The feedback we got was that they loved the music. They loved the songs that we had chosen and the message each song had. What they liked the most, though, was the part about the words of the prophecy. They really liked getting to come up and hear what the Lord wanted to say to them. Even the sponsors loved being able to hear the Lord say such great things about their candidate. One woman said she knew all those things to be true about her niece, but she knew her niece didn’t know they were true. So, it was nice to get to hear someone else tell her niece such nice things. Then someone else said they loved nailing the lies to the cross. The paper they used to write the lies on was red, and this candidate said it felt great to nail them to the cross. She said it felt like we were giving Satan a piece of his own medicine.

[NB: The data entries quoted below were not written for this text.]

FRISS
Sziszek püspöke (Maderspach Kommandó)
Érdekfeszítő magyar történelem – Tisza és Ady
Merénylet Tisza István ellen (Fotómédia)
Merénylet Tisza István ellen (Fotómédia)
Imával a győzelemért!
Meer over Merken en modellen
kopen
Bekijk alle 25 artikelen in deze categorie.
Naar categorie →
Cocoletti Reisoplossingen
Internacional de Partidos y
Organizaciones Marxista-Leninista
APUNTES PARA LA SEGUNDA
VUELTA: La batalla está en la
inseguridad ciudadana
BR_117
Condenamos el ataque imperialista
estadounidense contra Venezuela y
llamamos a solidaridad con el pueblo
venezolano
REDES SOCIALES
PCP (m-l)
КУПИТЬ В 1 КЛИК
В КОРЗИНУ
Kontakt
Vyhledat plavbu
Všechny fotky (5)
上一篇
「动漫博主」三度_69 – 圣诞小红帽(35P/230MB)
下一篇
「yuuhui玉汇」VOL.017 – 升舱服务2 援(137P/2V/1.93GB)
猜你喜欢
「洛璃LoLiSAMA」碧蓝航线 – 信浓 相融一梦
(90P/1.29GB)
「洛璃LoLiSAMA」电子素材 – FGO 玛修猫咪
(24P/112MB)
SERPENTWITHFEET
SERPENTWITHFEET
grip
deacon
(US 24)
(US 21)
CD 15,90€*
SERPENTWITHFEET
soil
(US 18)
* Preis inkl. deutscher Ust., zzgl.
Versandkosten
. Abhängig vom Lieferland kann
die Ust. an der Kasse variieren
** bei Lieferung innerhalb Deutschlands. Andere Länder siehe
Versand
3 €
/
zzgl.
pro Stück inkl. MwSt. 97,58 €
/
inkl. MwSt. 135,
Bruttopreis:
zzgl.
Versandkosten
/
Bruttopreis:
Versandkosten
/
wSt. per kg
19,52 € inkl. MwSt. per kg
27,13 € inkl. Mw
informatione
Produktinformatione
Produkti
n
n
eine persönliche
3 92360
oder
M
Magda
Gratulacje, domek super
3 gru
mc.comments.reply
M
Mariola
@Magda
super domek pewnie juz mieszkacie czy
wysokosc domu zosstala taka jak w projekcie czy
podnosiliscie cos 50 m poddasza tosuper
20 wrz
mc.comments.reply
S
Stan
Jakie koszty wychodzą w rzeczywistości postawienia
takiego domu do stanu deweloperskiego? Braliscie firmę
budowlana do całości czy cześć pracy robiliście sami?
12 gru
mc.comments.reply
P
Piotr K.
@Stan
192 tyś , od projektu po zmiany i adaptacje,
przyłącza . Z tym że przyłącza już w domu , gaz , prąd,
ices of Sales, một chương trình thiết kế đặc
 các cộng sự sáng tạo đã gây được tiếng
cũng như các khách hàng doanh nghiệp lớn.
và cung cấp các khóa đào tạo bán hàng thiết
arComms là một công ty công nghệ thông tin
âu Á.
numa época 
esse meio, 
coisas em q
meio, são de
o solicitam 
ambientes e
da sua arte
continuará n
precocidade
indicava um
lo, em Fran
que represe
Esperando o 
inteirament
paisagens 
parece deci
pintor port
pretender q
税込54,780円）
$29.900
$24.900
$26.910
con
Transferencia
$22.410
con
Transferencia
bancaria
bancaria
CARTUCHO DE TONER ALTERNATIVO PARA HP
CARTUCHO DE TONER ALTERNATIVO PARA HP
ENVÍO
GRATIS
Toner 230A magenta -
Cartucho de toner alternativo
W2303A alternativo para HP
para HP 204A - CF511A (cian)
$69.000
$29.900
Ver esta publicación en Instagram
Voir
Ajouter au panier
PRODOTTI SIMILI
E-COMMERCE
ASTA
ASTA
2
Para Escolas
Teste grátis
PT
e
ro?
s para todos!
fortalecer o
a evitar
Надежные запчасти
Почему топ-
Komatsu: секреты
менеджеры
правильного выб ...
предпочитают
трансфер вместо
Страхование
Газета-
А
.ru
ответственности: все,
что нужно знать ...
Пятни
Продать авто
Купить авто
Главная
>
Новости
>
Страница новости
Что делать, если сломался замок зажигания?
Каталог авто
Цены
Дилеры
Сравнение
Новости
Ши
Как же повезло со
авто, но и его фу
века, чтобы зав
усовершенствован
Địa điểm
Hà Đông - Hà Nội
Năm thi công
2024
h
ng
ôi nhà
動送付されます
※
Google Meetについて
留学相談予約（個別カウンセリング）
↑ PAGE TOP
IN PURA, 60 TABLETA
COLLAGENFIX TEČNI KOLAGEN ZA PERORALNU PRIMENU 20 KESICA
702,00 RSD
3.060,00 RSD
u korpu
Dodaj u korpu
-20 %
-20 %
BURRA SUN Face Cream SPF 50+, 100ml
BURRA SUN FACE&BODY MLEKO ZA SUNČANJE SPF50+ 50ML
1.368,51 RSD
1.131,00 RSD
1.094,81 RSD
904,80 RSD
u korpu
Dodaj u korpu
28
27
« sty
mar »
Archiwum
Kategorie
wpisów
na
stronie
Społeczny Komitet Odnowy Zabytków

God was in every step of this project. He was there from the conception of the idea through the planning process, and we presented it all throughout the night. The whole time we were planning it, God kept reassuring us that it would touch hearts, and we believe it did. Not just the teens’ hearts but those of the sponsors as well. We are so honored that the Lord chose us for this project. We are honored that he chose us to take this class. We are honored that He put the six of us together and put this project in our hearts. We all listened to each other and worked well together to create an amazing event. Thank you, Lord, we love you! Thank you for all the hearts you intend to touch with this presentation. Thank you for showing up and speaking to the candidates through us.